ファンダメンタルズ

トルコリラが対ドルで最安値更新

高金利政策によって今後の注目成長国家として注目を集めるトルコですが、対ドルでの相場が最安値を更新しました。

これには発展途上国ならではの事情と地政学的リスクの増大が背景にはあります。

今回は今後のトルコリラ相場について考察していきます。

エルドアン大統領とトルコリラ

トルコで強権的な政治を行いながらも強力なリーダーシップで経済成長を成し遂げているエルドアン大統領です。

しかし為替という観点で見ればエルドアン大統領は低金利政策へ舵を取りたいという立場は明確です。

「この高い金利を引き下げる必要がある」などの発言からもさらに経済を加速させたいという思惑は強いようです。

しかしトルコ経済はインフレが深刻な状況になりつつあります。

ある統計では年間のインフレ率は15%になるなどの報告もあり、インフレを是正するには金利を上昇させるというのがマクロ経済の鉄則でありますが、エルドアン大統領の反対によってなかなか実施できないという現状があります。

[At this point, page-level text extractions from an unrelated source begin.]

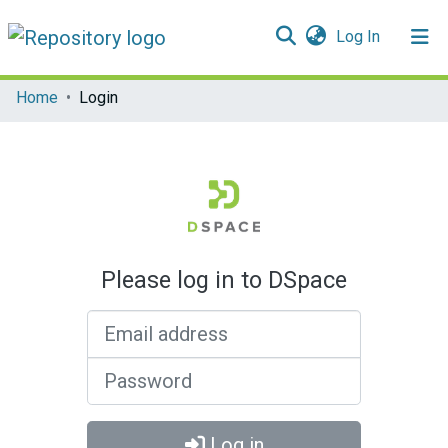
(current)
Log In
Communities & Collections
Home
Login
All of DSpace
Please log in to DSpace
Email address
Password
Log in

また周辺諸国の情勢も怪しくなってきました。アルメニアとアゼルバイジャンの紛争が収束する兆しをみせず、深刻化していることも懸念材料となってきました。

両国とも現時点での停戦には否定的でトルコにも影響が出てきそうです。

そういったこともありトルコリラが売られるという展開になってきています。

特に対ドル相場では1ドル=7.8692レベルまでドル高・リラ安が進行しています。

まとめ

トルコ単体の経済政策と周辺諸国の地政学的なリスクによってさらにトルコリラは売られるという展開になってきています。

特に高金利を当てにしてスワップポイントや長期で持つ投資スタイルを考えていたトレーダーには苦しくなってきています。

今後についてもトルコリラが上昇するというシナリオは正直考えにくいです。

為替相場全体としてリスクを制限しての強い国の通貨を買うという傾向がベースとしてあるためです。

ポジションが悪い投資家は撤退も視野に入れるべき局面です。